* Exercise instructions
Using the material below, print a verbatim copy of every line from the one containing "SlotyStake Casino" through the one containing "Потолочный плинтус Де-багет", inclusive, and omit the pictures.

* Input records
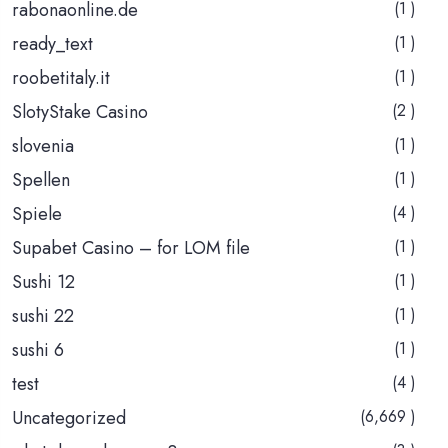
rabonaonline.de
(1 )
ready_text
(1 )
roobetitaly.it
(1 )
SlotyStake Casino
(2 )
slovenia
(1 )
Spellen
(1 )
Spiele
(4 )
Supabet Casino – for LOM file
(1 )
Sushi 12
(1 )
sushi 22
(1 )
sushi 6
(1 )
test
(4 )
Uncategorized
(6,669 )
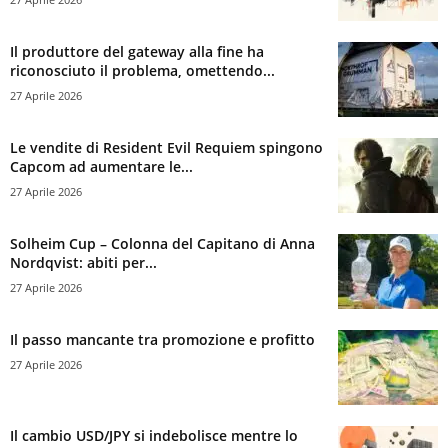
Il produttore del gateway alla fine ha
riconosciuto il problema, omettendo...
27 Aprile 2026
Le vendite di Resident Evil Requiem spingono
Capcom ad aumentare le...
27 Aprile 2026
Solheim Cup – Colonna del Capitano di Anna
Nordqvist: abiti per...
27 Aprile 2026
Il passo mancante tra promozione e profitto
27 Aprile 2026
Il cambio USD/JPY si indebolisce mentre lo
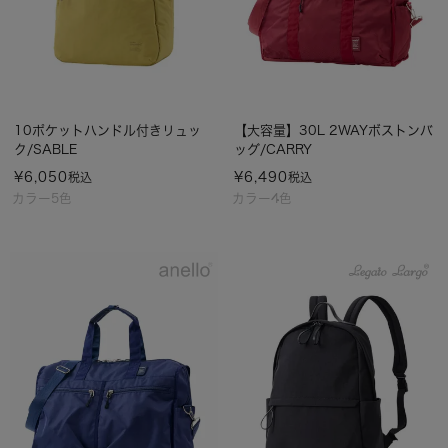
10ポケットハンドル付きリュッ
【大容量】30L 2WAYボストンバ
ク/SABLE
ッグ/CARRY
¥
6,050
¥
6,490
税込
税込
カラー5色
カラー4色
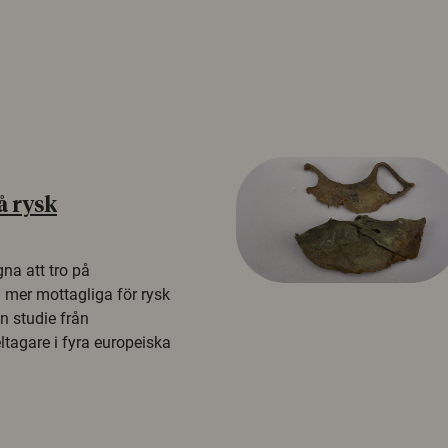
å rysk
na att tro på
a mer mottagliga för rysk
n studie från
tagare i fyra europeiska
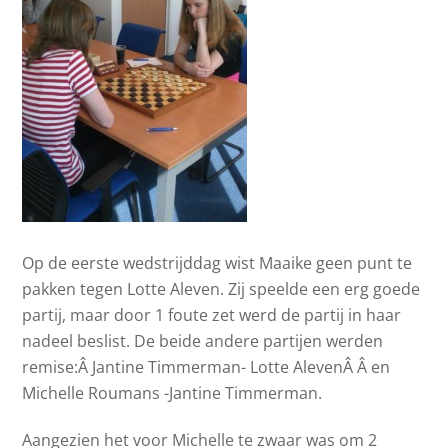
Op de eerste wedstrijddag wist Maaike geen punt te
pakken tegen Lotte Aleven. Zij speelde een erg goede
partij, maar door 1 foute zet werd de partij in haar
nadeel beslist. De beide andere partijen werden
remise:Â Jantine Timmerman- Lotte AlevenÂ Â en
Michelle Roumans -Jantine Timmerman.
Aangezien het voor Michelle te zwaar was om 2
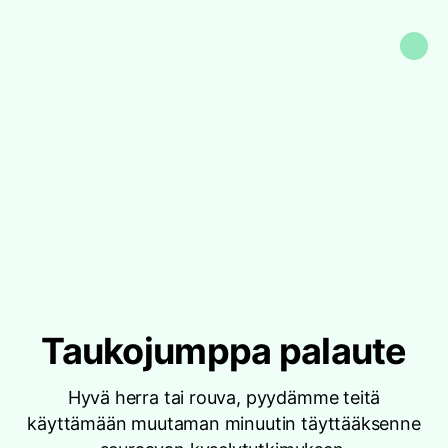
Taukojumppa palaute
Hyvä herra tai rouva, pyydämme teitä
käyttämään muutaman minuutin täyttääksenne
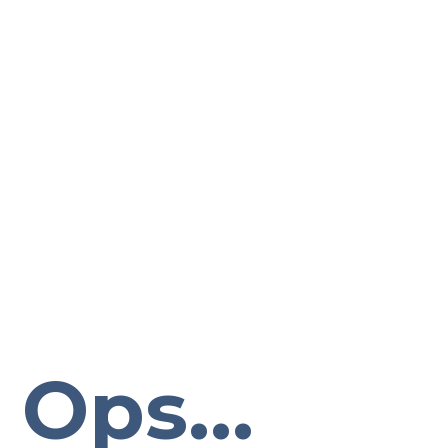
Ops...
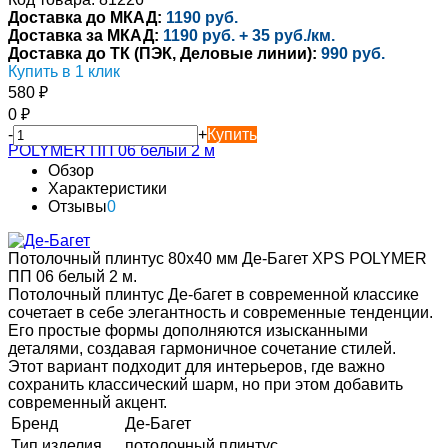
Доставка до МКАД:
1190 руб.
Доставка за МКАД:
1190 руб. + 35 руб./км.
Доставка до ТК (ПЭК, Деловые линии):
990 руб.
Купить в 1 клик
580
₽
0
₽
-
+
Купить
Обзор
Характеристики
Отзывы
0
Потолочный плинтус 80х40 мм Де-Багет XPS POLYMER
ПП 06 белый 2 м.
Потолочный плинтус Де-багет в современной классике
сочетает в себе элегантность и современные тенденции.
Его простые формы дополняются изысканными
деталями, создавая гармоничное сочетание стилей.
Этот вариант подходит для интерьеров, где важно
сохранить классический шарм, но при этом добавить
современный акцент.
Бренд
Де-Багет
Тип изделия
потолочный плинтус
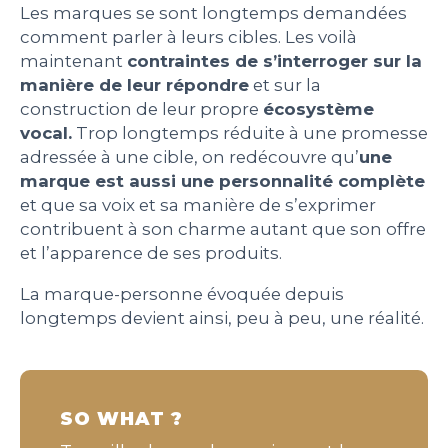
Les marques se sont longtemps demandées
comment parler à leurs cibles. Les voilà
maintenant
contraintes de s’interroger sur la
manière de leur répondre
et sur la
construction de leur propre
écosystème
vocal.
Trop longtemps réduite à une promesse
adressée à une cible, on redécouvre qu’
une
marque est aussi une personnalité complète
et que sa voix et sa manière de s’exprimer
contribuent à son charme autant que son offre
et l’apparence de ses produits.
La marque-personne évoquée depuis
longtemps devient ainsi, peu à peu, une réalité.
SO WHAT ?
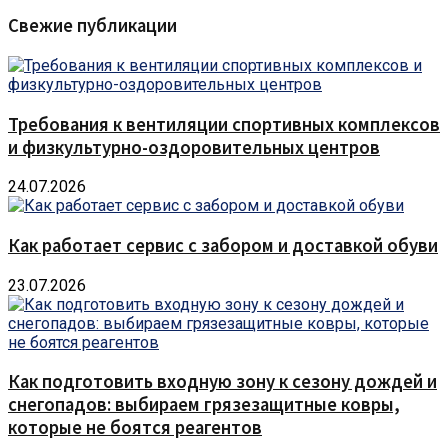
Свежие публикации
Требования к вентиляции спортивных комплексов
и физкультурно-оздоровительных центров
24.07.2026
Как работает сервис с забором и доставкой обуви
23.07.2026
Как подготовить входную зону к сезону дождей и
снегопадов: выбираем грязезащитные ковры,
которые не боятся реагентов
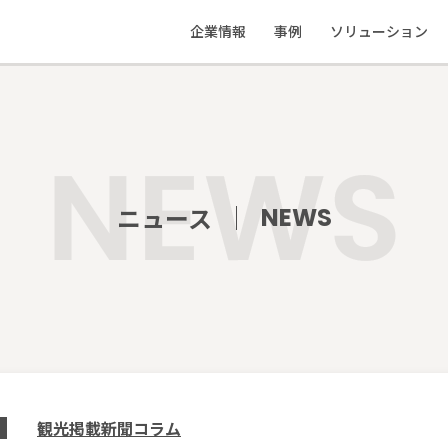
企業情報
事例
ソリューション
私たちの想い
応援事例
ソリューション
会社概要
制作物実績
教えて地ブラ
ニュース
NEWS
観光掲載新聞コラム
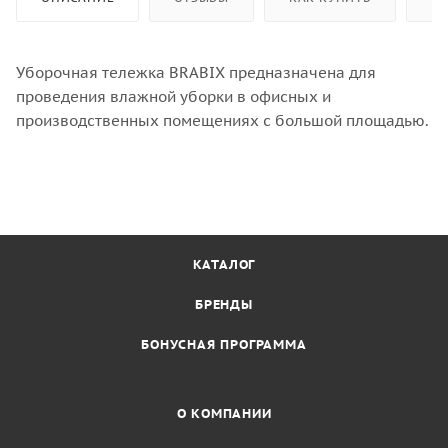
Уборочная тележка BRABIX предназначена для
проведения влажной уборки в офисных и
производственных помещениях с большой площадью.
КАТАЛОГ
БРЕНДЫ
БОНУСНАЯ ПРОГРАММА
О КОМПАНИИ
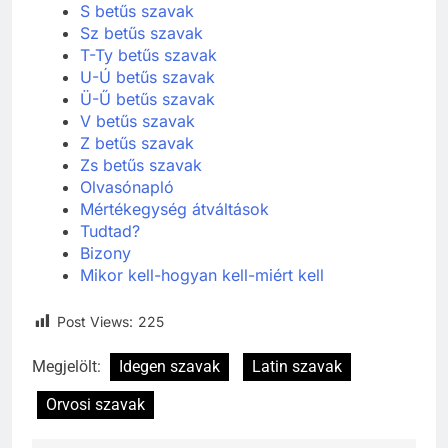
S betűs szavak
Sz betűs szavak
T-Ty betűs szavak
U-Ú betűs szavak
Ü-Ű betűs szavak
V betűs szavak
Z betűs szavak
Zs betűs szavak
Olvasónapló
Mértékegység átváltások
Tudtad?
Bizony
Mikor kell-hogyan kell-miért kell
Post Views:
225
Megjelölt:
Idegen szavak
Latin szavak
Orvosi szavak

* Output for this exercise
SlotyStake Casino
(2 )
slovenia
(1 )
Spellen
(1 )
Spiele
(4 )
Supabet Casino – for LOM file
(1 )
Sushi 12
(1 )
sushi 22
(1 )
sushi 6
(1 )
test
(4 )
Uncategorized
(6,669 )
Il produttore del gateway alla fine ha
riconosciuto il problema, omettendo...
27 Aprile 2026
Le vendite di Resident Evil Requiem spingono
Capcom ad aumentare le...
27 Aprile 2026
Solheim Cup – Colonna del Capitano di Anna
Nordqvist: abiti per...
27 Aprile 2026
Il passo mancante tra promozione e profitto
27 Aprile 2026
Il cambio USD/JPY si indebolisce mentre lo
10ポケットハンドル付きリュッ
【大容量】30L 2WAYボストンバ
ク/SABLE
ッグ/CARRY
¥
6,050
¥
6,490
税込
税込
カラー5色
カラー4色
å rysk
na att tro på
a mer mottagliga för rysk
n studie från
tagare i fyra europeiska
Op de eerste wedstrijddag wist Maaike geen punt te
pakken tegen Lotte Aleven. Zij speelde een erg goede
partij, maar door 1 foute zet werd de partij in haar
nadeel beslist. De beide andere partijen werden
remise:Â Jantine Timmerman- Lotte AlevenÂ Â en
Michelle Roumans -Jantine Timmerman.
Aangezien het voor Michelle te zwaar was om 2
Taukojumppa palaute
Hyvä herra tai rouva, pyydämme teitä
käyttämään muutaman minuutin täyttääksenne
Ops...
Доставка до МКАД:
1190 руб.
Доставка за МКАД:
1190 руб. + 35 руб./км.
Доставка до ТК (ПЭК, Деловые линии):
990 руб.
Купить в 1 клик
580
₽
0
₽
-
+
Купить
Обзор
Характеристики
Отзывы
0
Потолочный плинтус 80х40 мм Де-Багет XPS POLYMER
ПП 06 белый 2 м.
Потолочный плинтус Де-багет в современной классике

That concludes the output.